[Start of section]

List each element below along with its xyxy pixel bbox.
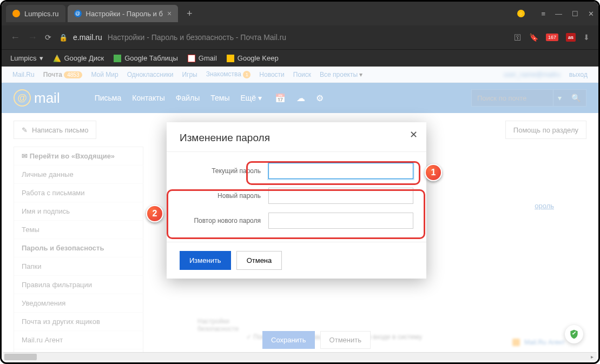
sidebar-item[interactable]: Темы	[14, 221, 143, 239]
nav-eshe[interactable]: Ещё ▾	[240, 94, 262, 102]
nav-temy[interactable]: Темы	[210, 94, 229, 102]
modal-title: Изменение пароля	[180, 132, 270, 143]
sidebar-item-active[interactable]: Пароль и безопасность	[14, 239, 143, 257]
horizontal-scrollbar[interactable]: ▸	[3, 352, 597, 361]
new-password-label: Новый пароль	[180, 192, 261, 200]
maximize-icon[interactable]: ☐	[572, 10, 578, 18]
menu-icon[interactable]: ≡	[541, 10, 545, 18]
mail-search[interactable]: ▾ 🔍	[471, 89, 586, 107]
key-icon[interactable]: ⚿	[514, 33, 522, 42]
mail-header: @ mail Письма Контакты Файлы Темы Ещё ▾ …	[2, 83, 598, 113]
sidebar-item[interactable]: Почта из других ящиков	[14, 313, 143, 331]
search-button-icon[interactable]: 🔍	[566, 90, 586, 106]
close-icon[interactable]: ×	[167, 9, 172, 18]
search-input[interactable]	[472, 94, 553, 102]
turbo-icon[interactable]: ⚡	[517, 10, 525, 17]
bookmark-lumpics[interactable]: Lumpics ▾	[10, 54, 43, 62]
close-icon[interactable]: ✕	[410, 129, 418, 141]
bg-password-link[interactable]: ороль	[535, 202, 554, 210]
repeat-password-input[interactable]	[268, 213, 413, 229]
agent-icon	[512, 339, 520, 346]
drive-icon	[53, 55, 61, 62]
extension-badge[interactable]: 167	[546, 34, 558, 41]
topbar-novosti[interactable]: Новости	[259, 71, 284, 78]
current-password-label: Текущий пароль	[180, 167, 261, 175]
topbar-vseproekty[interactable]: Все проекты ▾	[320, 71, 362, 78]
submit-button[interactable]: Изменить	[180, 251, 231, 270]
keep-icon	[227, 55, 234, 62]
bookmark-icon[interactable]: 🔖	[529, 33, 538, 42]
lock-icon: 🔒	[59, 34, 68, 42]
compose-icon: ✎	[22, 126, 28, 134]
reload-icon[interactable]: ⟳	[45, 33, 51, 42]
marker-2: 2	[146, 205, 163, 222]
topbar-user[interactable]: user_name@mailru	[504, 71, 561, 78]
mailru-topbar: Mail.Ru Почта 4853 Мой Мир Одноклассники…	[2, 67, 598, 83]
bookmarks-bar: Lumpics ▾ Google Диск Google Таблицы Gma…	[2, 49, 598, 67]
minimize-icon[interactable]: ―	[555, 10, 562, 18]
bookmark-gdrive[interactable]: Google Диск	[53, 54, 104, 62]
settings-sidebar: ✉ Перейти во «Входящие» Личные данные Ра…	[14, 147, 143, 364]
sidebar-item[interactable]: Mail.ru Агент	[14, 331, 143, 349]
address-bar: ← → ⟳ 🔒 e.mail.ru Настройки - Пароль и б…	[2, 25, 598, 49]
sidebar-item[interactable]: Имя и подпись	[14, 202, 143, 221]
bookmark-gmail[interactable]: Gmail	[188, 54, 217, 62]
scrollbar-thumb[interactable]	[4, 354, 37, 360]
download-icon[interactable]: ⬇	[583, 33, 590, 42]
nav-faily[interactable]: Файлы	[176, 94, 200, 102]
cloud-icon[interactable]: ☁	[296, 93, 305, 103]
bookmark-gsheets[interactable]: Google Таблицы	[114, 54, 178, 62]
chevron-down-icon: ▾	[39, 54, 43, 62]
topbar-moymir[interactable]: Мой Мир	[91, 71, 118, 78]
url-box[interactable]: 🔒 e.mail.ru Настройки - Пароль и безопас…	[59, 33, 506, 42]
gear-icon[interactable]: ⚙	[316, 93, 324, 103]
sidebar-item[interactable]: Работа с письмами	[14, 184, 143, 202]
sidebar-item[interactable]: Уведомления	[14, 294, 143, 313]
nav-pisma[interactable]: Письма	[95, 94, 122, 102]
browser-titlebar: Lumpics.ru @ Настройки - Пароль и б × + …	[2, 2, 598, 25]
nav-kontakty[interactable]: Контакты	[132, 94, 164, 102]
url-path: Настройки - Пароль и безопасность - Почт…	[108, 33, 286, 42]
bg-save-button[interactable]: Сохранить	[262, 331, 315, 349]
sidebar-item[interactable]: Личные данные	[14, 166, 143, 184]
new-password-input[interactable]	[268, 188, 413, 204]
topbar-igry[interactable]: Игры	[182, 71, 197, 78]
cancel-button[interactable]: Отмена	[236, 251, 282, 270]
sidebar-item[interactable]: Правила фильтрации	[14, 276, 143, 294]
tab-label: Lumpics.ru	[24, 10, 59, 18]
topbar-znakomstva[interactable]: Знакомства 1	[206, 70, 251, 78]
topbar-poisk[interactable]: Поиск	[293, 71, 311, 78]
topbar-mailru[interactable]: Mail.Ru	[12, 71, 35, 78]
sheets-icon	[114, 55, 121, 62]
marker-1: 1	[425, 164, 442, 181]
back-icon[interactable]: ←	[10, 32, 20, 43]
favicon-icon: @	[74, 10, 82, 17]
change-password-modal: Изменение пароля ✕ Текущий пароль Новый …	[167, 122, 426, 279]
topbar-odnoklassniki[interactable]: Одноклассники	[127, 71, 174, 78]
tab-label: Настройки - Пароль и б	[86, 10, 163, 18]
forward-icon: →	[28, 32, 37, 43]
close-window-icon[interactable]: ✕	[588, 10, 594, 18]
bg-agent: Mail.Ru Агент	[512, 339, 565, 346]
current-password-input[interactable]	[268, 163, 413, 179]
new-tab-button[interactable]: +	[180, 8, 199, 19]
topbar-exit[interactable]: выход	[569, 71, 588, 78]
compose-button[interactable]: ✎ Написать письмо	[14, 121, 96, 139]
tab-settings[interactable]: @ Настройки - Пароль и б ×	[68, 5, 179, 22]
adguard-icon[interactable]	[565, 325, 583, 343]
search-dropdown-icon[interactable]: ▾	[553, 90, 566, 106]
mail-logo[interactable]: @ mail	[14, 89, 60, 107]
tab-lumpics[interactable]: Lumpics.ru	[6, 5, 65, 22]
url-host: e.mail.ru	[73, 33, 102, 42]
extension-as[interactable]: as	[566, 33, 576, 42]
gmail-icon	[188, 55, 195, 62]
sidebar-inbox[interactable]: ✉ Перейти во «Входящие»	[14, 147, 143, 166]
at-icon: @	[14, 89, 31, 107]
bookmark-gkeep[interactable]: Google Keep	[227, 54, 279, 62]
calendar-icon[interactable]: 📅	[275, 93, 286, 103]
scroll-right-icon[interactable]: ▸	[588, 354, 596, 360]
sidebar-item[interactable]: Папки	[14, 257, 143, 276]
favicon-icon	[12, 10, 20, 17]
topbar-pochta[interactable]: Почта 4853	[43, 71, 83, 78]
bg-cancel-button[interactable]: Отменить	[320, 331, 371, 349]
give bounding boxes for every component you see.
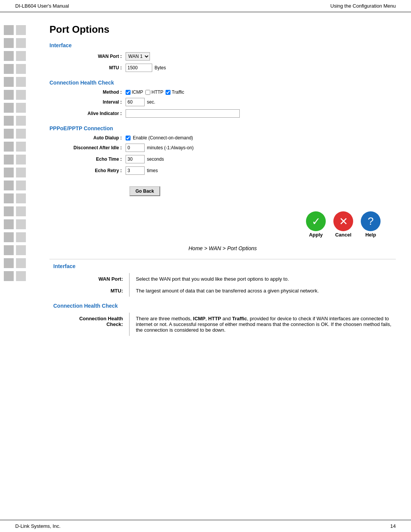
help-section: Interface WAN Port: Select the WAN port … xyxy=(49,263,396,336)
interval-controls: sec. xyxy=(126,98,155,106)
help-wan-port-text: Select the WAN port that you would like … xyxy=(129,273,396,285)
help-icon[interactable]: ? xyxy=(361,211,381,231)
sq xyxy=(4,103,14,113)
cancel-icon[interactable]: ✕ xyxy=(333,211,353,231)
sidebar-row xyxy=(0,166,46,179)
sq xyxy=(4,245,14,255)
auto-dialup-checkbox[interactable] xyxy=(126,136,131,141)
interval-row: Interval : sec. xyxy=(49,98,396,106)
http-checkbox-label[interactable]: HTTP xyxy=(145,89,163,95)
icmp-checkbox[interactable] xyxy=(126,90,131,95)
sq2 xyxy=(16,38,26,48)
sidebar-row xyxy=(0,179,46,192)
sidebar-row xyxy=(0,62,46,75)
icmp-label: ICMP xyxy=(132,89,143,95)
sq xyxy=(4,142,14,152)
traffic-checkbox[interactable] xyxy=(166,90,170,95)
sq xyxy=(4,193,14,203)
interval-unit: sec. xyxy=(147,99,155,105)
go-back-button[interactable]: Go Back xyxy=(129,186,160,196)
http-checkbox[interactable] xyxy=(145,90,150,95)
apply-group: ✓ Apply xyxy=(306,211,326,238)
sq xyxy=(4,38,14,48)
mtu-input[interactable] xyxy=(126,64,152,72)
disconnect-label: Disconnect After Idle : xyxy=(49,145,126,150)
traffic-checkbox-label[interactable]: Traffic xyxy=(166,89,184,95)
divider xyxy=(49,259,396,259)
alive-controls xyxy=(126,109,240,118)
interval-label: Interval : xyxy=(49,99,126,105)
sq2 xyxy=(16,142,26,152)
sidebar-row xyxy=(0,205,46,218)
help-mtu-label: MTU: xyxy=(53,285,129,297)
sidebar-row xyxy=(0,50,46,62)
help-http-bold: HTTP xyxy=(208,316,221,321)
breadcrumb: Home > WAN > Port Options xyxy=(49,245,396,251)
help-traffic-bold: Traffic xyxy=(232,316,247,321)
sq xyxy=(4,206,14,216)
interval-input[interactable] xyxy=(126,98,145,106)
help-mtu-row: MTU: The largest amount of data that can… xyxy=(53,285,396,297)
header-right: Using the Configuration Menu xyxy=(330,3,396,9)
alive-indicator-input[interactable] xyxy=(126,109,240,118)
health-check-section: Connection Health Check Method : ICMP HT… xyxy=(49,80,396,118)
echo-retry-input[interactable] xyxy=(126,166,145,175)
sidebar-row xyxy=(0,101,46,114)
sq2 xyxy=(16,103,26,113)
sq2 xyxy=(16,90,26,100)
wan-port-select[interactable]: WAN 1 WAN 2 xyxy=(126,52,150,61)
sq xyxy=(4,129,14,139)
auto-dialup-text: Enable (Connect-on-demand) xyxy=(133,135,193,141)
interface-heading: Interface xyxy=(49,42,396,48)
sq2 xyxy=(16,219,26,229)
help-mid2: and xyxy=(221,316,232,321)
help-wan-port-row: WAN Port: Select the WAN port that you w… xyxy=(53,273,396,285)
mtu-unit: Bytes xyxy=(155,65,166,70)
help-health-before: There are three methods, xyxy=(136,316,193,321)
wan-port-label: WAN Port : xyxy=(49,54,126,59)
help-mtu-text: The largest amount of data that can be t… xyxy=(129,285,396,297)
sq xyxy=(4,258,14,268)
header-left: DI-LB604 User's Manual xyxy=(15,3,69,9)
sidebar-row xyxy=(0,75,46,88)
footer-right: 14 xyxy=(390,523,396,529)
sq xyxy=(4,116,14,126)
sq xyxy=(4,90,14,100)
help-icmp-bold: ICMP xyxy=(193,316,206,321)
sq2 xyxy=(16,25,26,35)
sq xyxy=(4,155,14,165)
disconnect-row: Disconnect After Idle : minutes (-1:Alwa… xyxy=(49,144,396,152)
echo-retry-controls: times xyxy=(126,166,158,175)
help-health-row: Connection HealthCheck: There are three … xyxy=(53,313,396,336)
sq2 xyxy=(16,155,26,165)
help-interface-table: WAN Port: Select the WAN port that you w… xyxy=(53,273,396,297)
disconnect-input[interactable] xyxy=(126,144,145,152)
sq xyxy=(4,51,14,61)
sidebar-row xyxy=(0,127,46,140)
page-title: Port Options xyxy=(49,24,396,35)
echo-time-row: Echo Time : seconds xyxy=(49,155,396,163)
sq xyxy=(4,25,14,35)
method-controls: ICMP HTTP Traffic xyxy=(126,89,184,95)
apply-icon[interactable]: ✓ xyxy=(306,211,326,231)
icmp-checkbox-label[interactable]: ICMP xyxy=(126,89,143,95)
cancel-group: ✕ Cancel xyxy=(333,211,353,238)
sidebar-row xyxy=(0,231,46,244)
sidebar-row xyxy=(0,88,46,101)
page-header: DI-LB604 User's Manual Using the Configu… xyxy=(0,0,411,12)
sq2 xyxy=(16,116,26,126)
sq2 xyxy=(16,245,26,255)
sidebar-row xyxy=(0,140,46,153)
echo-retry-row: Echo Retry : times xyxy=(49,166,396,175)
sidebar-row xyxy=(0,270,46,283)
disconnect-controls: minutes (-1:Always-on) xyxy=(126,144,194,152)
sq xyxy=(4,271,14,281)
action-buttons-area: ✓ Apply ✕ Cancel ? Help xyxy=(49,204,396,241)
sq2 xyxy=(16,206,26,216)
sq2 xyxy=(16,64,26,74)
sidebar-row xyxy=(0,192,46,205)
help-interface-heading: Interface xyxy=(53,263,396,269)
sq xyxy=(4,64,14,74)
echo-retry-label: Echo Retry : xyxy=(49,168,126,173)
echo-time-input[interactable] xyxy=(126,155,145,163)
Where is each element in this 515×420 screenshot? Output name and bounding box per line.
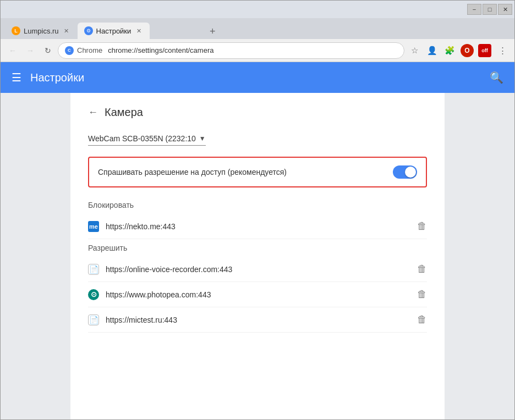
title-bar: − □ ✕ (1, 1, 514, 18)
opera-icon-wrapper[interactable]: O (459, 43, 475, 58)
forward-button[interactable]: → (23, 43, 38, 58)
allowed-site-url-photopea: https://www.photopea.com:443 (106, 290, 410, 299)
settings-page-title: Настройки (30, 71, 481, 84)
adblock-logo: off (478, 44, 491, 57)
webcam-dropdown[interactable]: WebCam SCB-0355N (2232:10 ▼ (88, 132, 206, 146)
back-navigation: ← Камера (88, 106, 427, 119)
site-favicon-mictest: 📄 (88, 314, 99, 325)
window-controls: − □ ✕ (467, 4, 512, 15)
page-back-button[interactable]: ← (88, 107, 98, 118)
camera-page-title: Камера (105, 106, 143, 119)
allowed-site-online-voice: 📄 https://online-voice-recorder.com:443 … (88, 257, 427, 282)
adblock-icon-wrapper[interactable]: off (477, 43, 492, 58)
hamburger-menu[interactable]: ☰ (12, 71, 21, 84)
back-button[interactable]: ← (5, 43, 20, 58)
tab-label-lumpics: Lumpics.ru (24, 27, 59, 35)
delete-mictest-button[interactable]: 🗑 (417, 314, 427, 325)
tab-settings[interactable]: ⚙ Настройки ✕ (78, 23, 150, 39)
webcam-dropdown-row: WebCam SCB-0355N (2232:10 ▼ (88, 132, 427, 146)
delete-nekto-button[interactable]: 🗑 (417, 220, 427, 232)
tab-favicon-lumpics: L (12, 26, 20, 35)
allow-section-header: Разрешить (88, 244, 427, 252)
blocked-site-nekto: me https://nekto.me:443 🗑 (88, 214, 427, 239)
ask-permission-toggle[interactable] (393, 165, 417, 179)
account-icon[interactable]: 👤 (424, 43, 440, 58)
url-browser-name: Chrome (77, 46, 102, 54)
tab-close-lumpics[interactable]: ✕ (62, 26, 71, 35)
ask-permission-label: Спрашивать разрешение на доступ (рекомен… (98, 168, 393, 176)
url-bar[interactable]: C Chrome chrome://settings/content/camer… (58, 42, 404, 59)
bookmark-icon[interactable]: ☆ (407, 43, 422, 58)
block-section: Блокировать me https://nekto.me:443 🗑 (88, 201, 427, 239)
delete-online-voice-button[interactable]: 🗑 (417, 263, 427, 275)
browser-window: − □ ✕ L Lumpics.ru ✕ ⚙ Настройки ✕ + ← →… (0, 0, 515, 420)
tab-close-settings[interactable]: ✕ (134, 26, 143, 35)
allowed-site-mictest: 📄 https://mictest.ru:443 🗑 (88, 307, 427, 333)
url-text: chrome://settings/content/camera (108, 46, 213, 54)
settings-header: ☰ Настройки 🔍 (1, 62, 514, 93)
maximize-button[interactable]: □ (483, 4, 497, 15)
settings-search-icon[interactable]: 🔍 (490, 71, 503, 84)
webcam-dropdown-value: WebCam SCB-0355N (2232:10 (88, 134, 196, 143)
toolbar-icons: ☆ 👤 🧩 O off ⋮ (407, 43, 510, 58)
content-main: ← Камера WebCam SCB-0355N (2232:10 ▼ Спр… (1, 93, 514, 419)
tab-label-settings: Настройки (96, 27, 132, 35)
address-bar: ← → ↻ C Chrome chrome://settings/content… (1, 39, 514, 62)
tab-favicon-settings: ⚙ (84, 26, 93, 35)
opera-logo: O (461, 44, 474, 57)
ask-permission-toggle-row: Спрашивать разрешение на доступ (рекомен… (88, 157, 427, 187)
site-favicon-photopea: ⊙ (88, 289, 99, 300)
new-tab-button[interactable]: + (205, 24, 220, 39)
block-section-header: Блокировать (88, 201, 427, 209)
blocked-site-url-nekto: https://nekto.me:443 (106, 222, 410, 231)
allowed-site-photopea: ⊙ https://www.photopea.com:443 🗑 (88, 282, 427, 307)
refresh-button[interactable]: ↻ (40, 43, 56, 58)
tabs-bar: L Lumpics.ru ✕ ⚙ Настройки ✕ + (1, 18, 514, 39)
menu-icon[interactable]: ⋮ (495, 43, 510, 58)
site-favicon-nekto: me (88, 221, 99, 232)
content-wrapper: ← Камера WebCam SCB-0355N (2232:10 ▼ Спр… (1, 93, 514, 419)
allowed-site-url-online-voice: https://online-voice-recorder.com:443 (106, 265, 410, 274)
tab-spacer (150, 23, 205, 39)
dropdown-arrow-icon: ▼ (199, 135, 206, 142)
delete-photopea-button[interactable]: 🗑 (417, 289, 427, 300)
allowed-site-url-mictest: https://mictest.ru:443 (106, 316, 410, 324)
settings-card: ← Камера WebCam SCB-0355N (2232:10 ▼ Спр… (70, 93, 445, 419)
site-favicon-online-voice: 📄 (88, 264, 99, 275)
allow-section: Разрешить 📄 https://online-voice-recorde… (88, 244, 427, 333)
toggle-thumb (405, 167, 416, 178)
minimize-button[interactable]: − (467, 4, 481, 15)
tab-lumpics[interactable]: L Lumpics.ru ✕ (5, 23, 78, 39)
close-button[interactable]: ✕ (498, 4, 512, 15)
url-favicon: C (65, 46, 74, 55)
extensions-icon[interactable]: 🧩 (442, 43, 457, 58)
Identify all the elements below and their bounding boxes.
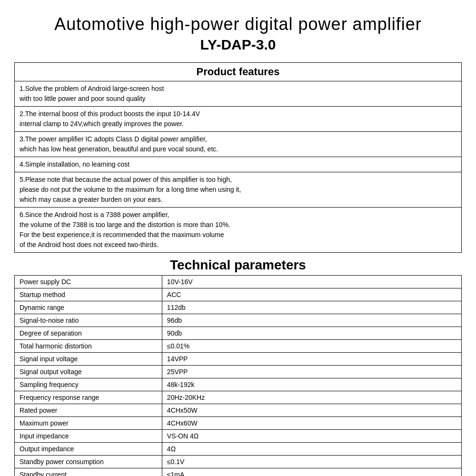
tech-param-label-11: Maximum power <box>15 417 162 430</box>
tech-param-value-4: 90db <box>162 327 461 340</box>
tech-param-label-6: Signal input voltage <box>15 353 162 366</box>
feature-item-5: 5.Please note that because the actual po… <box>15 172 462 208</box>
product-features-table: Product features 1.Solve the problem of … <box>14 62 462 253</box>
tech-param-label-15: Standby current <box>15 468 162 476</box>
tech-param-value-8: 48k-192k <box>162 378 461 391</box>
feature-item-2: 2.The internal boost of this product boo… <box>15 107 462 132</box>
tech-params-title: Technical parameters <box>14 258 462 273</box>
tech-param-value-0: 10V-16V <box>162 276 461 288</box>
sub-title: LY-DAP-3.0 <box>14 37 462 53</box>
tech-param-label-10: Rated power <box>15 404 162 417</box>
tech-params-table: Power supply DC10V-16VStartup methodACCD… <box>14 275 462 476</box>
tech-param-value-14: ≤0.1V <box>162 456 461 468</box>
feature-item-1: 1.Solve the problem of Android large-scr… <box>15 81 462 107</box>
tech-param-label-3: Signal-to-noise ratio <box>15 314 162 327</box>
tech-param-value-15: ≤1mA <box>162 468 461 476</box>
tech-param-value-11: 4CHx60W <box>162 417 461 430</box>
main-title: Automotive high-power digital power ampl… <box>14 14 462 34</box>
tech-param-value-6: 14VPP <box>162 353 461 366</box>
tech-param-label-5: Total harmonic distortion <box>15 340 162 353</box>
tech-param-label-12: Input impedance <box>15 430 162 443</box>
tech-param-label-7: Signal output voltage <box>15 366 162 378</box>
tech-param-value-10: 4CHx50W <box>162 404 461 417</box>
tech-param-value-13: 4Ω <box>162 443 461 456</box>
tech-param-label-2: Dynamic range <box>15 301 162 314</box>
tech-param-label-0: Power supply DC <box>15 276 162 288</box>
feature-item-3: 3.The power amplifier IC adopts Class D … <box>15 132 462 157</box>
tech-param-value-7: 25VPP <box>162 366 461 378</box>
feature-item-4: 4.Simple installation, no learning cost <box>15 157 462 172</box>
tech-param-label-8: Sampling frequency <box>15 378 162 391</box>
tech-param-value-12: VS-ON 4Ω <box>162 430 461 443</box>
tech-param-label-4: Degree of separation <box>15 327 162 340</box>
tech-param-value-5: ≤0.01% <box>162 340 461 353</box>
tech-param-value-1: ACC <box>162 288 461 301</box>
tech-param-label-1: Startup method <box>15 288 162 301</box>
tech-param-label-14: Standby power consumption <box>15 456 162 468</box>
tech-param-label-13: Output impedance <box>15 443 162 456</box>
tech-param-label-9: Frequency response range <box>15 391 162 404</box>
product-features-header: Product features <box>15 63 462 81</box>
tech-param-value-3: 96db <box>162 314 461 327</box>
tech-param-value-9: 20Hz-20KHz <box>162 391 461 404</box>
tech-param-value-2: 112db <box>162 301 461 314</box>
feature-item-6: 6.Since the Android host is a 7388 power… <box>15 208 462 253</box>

[End of section]

• **AIM OF THE EXERCISE**
Your answer should hold every line of the entries that contains the string "controls".

• **COMPLETED TASK**
interval-controls: sec. xyxy=(126,98,155,106)
alive-controls xyxy=(126,109,240,118)
echo-retry-controls: times xyxy=(126,166,158,175)
method-controls: ICMP HTTP Traffic xyxy=(126,89,184,95)
disconnect-controls: minutes (-1:Always-on) xyxy=(126,144,194,152)
window-controls: − □ ✕ (467, 4, 512, 15)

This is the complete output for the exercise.